When a student asked Zoldak why he was questioned, “He head-motioned to Mr. Cooper’s room and pointed directly at me and said, ‘Because of her,’ ” the girl said.
Jason Cooper, a science teacher, was charged with institutional sexual assault six days before Ruggieri for allegedly having sex with a different female student.
Cooper’s classroom was located immediately behind Zoldak’s, the girl testified.
A grand jury is investigating as many as eight possible victims between Ruggieri and Cooper, and whether school administrators turned a blind eye to the abuse.

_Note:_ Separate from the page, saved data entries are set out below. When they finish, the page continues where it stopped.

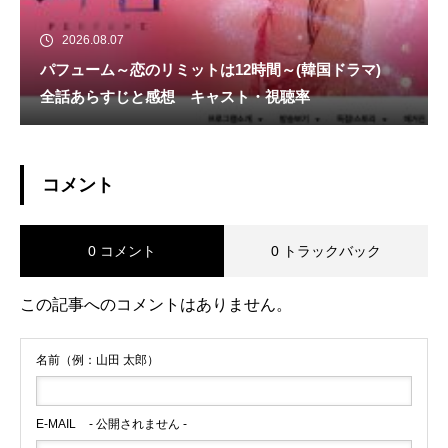
2026.08.07
パフューム～恋のリミットは12時間～(韓国ドラマ)
全話あらすじと感想 キャスト・視聴率
コメント
0 コメント
0 トラックバック
この記事へのコメントはありません。
名前（例：山田 太郎）
E-MAIL
- 公開されません -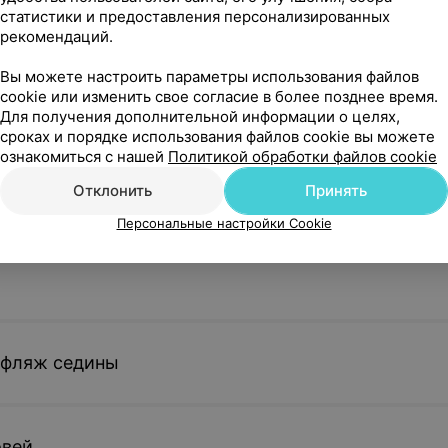
статистики и предоставления персонализированных
ка
рекомендаций.
ижка машинкой, ножницами, окантовка, сушка, укладка
Вы можете настроить параметры использования файлов
cookie или изменить свое согласие в более позднее время.
Показать ещё
Для получения дополнительной информации о целях,
сроках и порядке использования файлов cookie вы можете
ознакомиться с нашей
Политикой обработки файлов cookie
ы и усов
ды под тип лица и образа, распаривание кожи лица, еоррекци
Отклонить
Принять
Персональные настройки Cookie
ц + сын»
ижка машинкой, ножницами, окантовка, сушка, укладка
фляж седины
жка + коррекция бороды + удаление волос воском
овей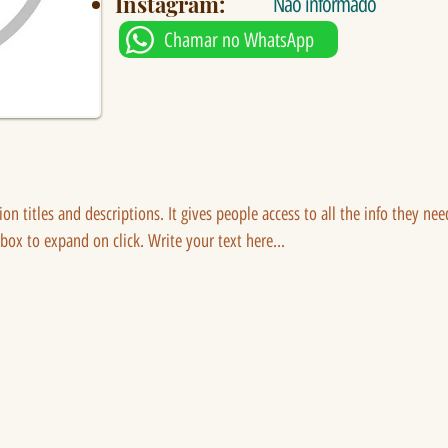
Instagram:
Não informado
Chamar no WhatsApp
tion titles and descriptions. It gives people access to all the info they ne
 box to expand on click. Write your text here...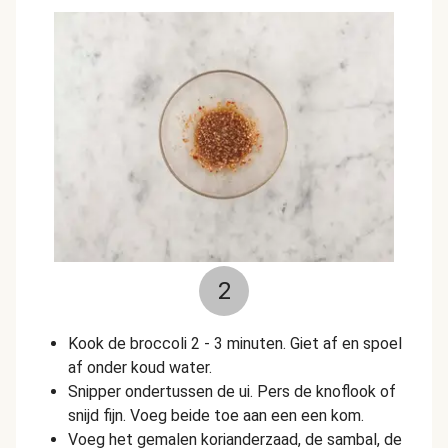
2
Kook de broccoli 2 - 3 minuten. Giet af en spoel
af onder koud water.
Snipper ondertussen de ui. Pers de knoflook of
snijd fijn. Voeg beide toe aan een een kom.
Voeg het gemalen korianderzaad, de sambal, de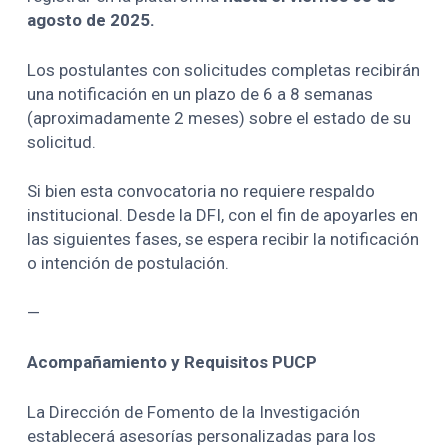
agosto de 2025.
Los postulantes con solicitudes completas recibirán
una notificación en un plazo de 6 a 8 semanas
(aproximadamente 2 meses) sobre el estado de su
solicitud.
Si bien esta convocatoria no requiere respaldo
institucional. Desde la DFI, con el fin de apoyarles en
las siguientes fases, se espera recibir la notificación
o intención de postulación.
—
Acompañamiento y Requisitos PUCP
La Dirección de Fomento de la Investigación
establecerá asesorías personalizadas para los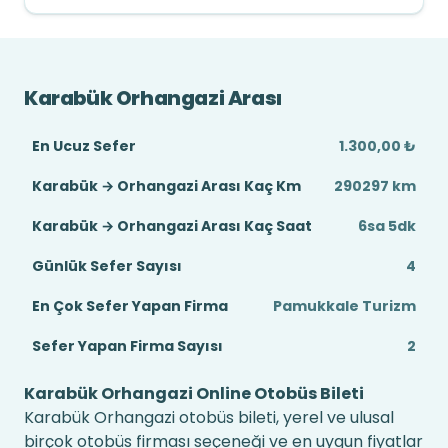
Karabük Orhangazi Arası
En Ucuz Sefer
1.300,00 ₺
Karabük → Orhangazi Arası Kaç Km
290297 km
Karabük → Orhangazi Arası Kaç Saat
6sa 5dk
Günlük Sefer Sayısı
4
En Çok Sefer Yapan Firma
Pamukkale Turizm
Sefer Yapan Firma Sayısı
2
Karabük Orhangazi Online Otobüs Bileti
Karabük Orhangazi otobüs bileti, yerel ve ulusal
birçok otobüs firması seçeneği ve en uygun fiyatlar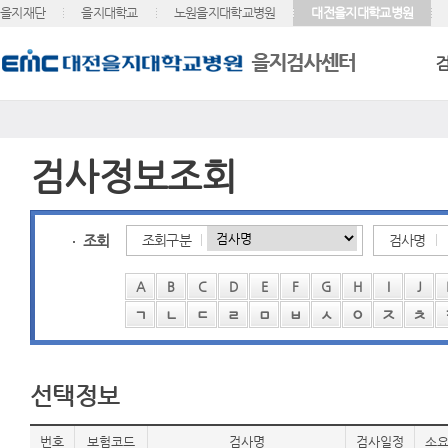
을지재단
을지대학교
노원을지대학교병원
대전을지대학교병원
검사정보조회
조회
조회구분
검사명
A
B
C
D
E
F
G
H
I
J
ㄱ
ㄴ
ㄷ
ㄹ
ㅁ
ㅂ
ㅅ
ㅇ
ㅈ
ㅊ
선택정보
번호
보험코드
검사명
검사일정
소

“I thought nobody knew I was the victim in (the Ruggieri) case. It made me feel like I’m doing the wrong thing and I shouldn’t cooperate with (prosecutors) and the detectives,” the girl said of her reaction to Zoldak’s alleged statements.
A criminal complaint indicates that when two female officers questioned Zoldak on April 17, he intimated the victim was partly to blame: “It takes two to tango,” the investigators said he told them.
Lindsay — the attorney hired by convicted sex offender and former Penn State football coach Jerry Sandusky for his appeal — argued the girl’s testimony did not meet the requirements of the state’s witness intimidation statute.
“It’s not enough to intimidate someone or make someone feel bad,” Lindsay said. “You have to intimidate them to do something.”
Lindsay repeatedly questioned the girl’s recollection of an incident she said came later the same day. She testified Zoldak called her to the front of the classroom and asked if she would be OK with next week’s topic: sexual assault.
She said he told her she didn’t have to sit in class during the lessons.
“I said I would rather not hide but be as normal as possible,” she testified.
She said the exchange was loud enough that students in the front row of desks could have heard it. The girl became frustrated by Lindsay’s calling into question her recollections.
She began to cry.
“No one else has to deal with what I have to deal with,” she said. “No one else cares. It makes me upset.”
Lindsay argued that neither instance qualifies as intimidation.
“If you can prosecute someone for this, then — for heaven’s sake — you can prosecute someone for anything,” he said. “You have no case.”
Zoldak’s formal arraignment is scheduled for July 15.
Outside the courtroom, Lindsay said his client will fight the charges “to the end.”
“I don’t think (Zoldak) pointed her out the way she said,” Lindsay said. “He did not point her out. He did not name her in the Ruggieri case.”
Zoldak did not speak during the hearing or outside the courtroom. His wife, Paige, accompanied him.
Lindsay said Zoldak, suspended without pay since April, has not been subpoenaed by the grand jury.